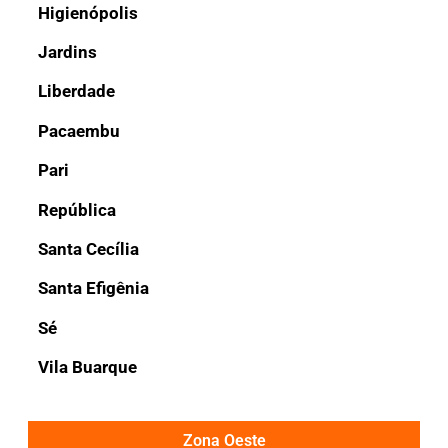
Higienópolis
Jardins
Liberdade
Pacaembu
Pari
República
Santa Cecília
Santa Efigênia
Sé
Vila Buarque
Zona Oeste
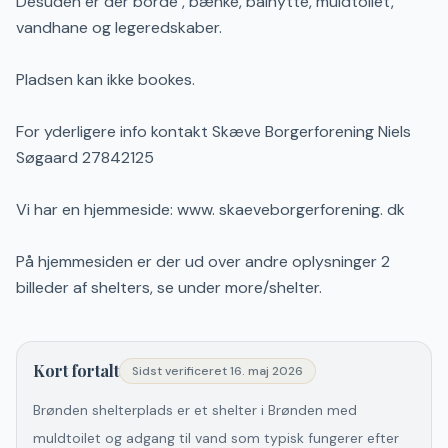
Desuden er der borde , bænke, bålhytte, muldtoilet,
vandhane og legeredskaber.
Pladsen kan ikke bookes.
For yderligere info kontakt Skæve Borgerforening Niels
Søgaard 27842125
Vi har en hjemmeside: www. skaeveborgerforening. dk
På hjemmesiden er der ud over andre oplysninger 2
billeder af shelters, se under more/shelter.
Kort fortalt
Sidst verificeret
16. maj 2026
Brønden shelterplads er et shelter i Brønden med
muldtoilet og adgang til vand som typisk fungerer efter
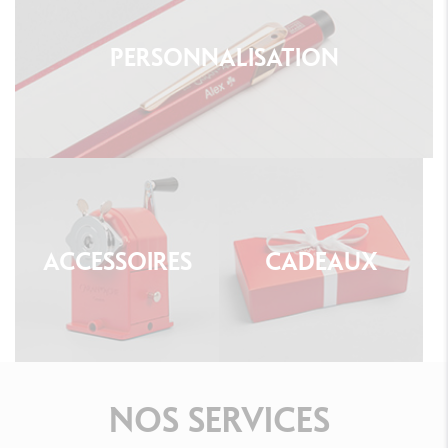
PERSONNALISATION
ACCESSOIRES
CADEAUX
NOS
SERVICES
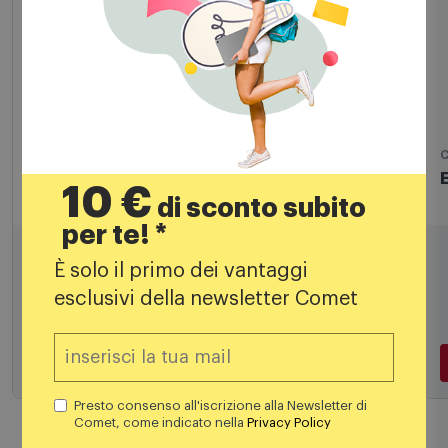
Cartucce e toner
C
Epson Kit cartucce C13t10g64020 Nero
10 €
di sconto subito
ciano magenta giallo
per te! *
37,90
€
È solo il primo dei vantaggi
39,49 €
esclusivi della newsletter Comet
Aggiungi al carrello
Presto consenso all'iscrizione alla Newsletter di
Comet, come indicato nella
Privacy Policy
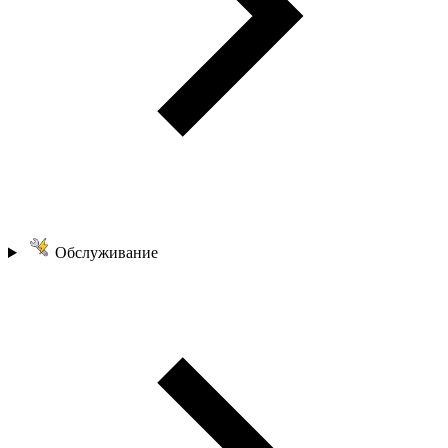
Обслуживание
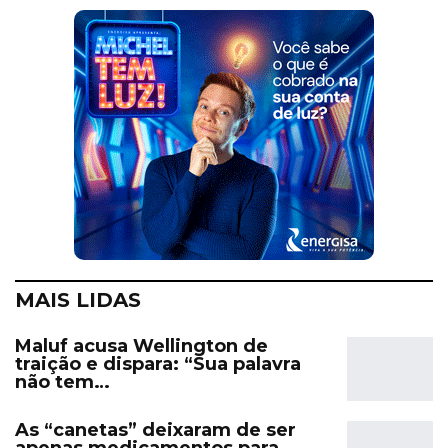
MAIS LIDAS
Maluf acusa Wellington de
traição e dispara: “Sua palavra
não tem…
As “canetas” deixaram de ser
apenas medicamentos para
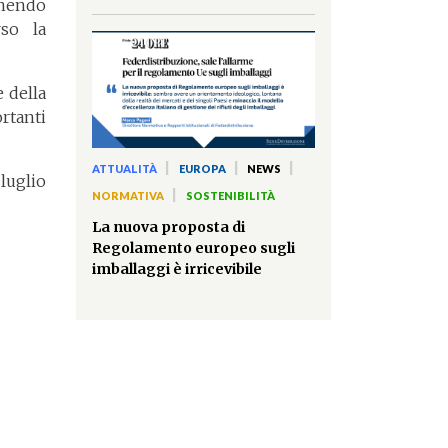
enendo
so la
 della
rtanti
|
|
|
ATTUALITÀ
EUROPA
NEWS
 luglio
|
NORMATIVA
SOSTENIBILITÀ
La nuova proposta di
Regolamento europeo sugli
imballaggi è irricevibile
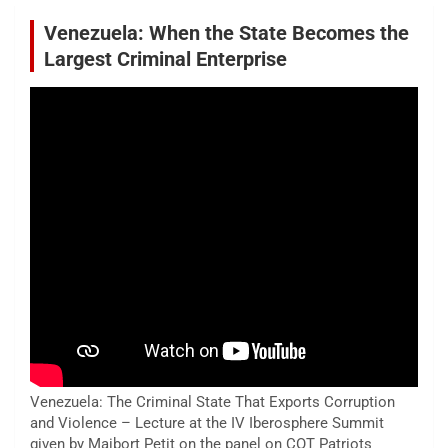
Venezuela: When the State Becomes the
Largest Criminal Enterprise
Venezuela: The Criminal State That Exports Corruption
and Violence – Lecture at the IV Iberosphere Summit
given by Maibort Petit on the panel on COT Patriots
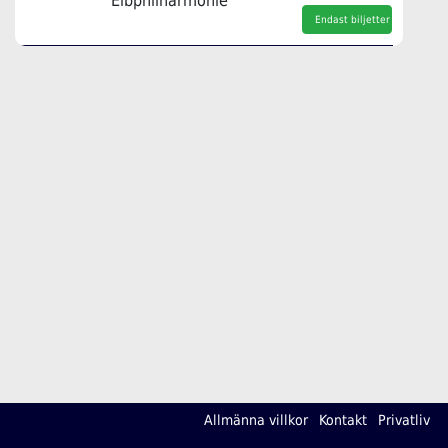
Elbphilharmonie
Endast biljetter
Allmänna villkor
Kontakt
Privatliv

*EXERCISE GOAL:*
In the listing above, find the line containing "È solo il primo dei vantaggi" and the line containing "imballaggi è irricevibile". Print those two lines and every line between them exactly, with no pictures.

*YOUR RESPONSE:*
È solo il primo dei vantaggi
39,49 €
esclusivi della newsletter Comet
Aggiungi al carrello
Presto consenso all'iscrizione alla Newsletter di
Comet, come indicato nella
Privacy Policy
Обслуживание
MAIS LIDAS
Maluf acusa Wellington de
traição e dispara: “Sua palavra
não tem…
As “canetas” deixaram de ser
apenas medicamentos para
enendo
so la
 della
rtanti
|
|
|
ATTUALITÀ
EUROPA
NEWS
 luglio
|
NORMATIVA
SOSTENIBILITÀ
La nuova proposta di
Regolamento europeo sugli
imballaggi è irricevibile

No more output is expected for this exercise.